I leave with more questions than when I came.
Language models
More thoughts on language models are a bit more fragmented:
- It’s very sad to see some labs only publish things that don’t work (or the second-best methods). People should be extra cautious about what they choose to believe in, even for NeurIPS posters, spotlights, and orals. It’s ok if you don’t feel like sharing your trade secrets, just don’t mislead people.
- The sentence that is stuck in my head is Paige Bailey’s great motto: “Keep it simple, make it scale”. I don’t believe in extremely fancy and brittle prompting techniques to ever be of much use, but the motto extends beyond just promoting.
- The reason I start working for Mistral AI (apart from that it’s a great company with great people) is that I really don’t like the choice between subpar open models and api calls in my research.
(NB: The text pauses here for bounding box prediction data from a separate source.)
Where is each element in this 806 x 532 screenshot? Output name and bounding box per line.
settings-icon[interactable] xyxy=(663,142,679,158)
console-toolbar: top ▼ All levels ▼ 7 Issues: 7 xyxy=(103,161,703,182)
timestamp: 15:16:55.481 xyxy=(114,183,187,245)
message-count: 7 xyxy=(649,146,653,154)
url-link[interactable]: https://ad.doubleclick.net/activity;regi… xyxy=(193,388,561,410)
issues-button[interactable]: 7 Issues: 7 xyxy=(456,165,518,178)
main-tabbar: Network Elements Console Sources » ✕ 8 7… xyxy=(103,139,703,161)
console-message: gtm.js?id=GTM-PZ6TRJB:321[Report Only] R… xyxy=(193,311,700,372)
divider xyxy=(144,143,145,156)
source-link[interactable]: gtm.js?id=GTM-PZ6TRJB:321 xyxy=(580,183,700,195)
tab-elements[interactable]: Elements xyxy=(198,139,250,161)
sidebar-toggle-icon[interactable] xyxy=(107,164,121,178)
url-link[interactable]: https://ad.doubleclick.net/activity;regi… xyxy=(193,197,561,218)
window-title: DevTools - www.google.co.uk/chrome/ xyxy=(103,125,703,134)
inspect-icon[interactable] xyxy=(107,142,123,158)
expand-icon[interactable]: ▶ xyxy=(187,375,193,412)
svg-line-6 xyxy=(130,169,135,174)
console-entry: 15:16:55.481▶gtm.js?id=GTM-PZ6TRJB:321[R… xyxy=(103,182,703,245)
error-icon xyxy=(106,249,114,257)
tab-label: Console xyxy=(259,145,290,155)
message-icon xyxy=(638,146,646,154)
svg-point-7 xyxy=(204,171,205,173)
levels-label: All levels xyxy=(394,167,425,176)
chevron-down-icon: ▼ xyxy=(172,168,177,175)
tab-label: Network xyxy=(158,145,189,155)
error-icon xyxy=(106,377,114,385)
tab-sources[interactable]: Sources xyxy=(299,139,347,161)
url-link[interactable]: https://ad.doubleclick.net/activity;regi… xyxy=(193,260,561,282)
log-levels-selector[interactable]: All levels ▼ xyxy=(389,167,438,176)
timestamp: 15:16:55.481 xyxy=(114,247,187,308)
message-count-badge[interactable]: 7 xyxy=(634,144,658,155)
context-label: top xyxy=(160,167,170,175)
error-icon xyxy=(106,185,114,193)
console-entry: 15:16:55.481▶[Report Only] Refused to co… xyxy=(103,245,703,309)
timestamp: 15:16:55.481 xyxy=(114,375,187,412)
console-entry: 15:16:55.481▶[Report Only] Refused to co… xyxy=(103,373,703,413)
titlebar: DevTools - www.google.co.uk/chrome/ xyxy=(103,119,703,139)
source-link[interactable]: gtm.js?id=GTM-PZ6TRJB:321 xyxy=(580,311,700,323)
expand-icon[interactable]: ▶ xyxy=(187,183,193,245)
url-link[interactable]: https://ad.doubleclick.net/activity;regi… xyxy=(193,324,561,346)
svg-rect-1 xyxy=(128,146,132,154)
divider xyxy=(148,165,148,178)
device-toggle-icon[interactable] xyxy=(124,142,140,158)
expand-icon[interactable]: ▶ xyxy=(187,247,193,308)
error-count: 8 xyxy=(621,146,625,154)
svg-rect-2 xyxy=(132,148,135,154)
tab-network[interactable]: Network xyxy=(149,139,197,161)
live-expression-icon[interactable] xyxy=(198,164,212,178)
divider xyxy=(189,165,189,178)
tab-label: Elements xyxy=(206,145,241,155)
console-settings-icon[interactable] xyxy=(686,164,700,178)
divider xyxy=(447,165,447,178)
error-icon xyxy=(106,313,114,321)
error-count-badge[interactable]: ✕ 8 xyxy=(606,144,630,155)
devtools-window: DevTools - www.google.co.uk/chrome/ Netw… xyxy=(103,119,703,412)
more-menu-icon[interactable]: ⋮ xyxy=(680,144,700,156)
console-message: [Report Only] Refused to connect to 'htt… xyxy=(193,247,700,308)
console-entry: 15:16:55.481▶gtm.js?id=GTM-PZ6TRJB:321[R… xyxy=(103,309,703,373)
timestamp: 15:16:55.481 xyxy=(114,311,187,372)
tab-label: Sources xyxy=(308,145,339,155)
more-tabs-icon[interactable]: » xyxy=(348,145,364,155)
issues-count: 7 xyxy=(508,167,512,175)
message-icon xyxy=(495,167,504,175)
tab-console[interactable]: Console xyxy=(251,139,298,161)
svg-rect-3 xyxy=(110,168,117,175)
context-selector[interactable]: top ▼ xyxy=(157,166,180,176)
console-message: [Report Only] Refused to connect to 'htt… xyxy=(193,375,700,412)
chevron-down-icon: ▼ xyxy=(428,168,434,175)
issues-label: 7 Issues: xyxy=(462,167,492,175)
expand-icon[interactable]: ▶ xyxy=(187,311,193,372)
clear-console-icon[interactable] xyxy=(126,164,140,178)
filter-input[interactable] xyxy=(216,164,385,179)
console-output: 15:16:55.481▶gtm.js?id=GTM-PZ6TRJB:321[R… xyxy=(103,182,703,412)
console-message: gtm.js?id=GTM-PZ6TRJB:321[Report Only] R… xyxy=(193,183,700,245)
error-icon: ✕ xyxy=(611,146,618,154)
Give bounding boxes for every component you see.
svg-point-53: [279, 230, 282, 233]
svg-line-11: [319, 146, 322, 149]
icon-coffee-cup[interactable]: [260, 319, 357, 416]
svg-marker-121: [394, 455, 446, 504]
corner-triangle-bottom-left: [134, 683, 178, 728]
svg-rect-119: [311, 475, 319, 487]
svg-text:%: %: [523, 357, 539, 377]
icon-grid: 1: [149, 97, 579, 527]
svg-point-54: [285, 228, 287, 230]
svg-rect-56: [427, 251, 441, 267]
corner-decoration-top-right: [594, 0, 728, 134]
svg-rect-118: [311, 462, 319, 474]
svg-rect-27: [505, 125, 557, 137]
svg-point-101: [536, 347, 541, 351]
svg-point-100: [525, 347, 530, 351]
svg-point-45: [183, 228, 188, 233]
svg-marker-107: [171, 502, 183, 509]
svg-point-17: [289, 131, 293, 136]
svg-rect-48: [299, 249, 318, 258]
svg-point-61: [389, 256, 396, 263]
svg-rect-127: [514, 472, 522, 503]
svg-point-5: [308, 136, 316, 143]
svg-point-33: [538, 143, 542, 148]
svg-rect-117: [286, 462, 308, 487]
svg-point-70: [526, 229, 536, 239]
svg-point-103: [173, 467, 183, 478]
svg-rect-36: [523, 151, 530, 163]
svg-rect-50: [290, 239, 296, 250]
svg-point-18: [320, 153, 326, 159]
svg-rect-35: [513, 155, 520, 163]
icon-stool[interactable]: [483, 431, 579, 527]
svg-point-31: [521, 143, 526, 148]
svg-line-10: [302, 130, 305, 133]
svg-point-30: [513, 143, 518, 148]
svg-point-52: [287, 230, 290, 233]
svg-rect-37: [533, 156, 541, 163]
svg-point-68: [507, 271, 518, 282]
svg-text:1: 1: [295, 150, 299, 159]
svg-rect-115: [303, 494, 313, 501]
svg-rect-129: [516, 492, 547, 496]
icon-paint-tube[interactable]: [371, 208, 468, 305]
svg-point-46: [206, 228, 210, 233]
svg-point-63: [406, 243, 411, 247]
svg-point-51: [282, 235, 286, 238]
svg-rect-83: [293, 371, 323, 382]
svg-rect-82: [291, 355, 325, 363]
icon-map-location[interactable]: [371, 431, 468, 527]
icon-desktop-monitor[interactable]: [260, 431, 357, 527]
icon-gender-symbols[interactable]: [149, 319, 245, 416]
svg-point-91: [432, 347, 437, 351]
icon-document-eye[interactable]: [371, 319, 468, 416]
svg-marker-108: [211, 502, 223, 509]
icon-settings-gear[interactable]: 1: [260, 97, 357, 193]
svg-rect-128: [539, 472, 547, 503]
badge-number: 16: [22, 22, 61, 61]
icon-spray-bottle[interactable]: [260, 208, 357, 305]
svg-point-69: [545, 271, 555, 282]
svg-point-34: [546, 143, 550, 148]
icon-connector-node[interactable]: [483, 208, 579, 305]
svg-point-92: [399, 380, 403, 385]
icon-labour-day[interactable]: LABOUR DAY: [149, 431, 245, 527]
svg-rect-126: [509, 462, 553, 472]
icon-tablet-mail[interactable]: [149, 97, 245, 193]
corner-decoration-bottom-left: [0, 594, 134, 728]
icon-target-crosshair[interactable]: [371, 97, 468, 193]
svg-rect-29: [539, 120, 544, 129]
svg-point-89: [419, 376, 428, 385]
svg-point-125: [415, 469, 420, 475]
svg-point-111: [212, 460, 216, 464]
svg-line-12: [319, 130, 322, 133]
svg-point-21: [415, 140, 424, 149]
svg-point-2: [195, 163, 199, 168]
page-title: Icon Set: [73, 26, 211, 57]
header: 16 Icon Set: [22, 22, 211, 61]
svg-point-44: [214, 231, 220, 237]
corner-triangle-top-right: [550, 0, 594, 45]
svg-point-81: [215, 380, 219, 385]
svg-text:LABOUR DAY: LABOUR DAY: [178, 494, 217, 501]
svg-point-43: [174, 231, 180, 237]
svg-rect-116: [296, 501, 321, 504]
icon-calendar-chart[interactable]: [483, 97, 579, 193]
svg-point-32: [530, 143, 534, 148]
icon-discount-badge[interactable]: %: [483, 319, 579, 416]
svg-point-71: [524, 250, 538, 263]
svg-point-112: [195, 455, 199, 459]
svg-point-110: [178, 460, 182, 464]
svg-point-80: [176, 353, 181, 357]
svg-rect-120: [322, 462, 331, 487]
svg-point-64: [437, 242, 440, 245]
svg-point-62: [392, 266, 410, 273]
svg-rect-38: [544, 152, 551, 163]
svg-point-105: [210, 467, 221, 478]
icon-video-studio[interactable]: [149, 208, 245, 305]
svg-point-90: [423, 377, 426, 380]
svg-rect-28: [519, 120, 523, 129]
So I want to push open models to as good as the best closed models. At this day and age, the reality is that there are orgs serving different purposes and working on language models that have different levels of openness. Science in the open; open science; open-sourced; open-weights, etc.
Both together
If it wasn’t clear 2 years ago, it should be very clear now that language models are an essential component of building general AI mathematicians/assistants and mathematics is a great area to test language models in. It’s time we push hard in both directions.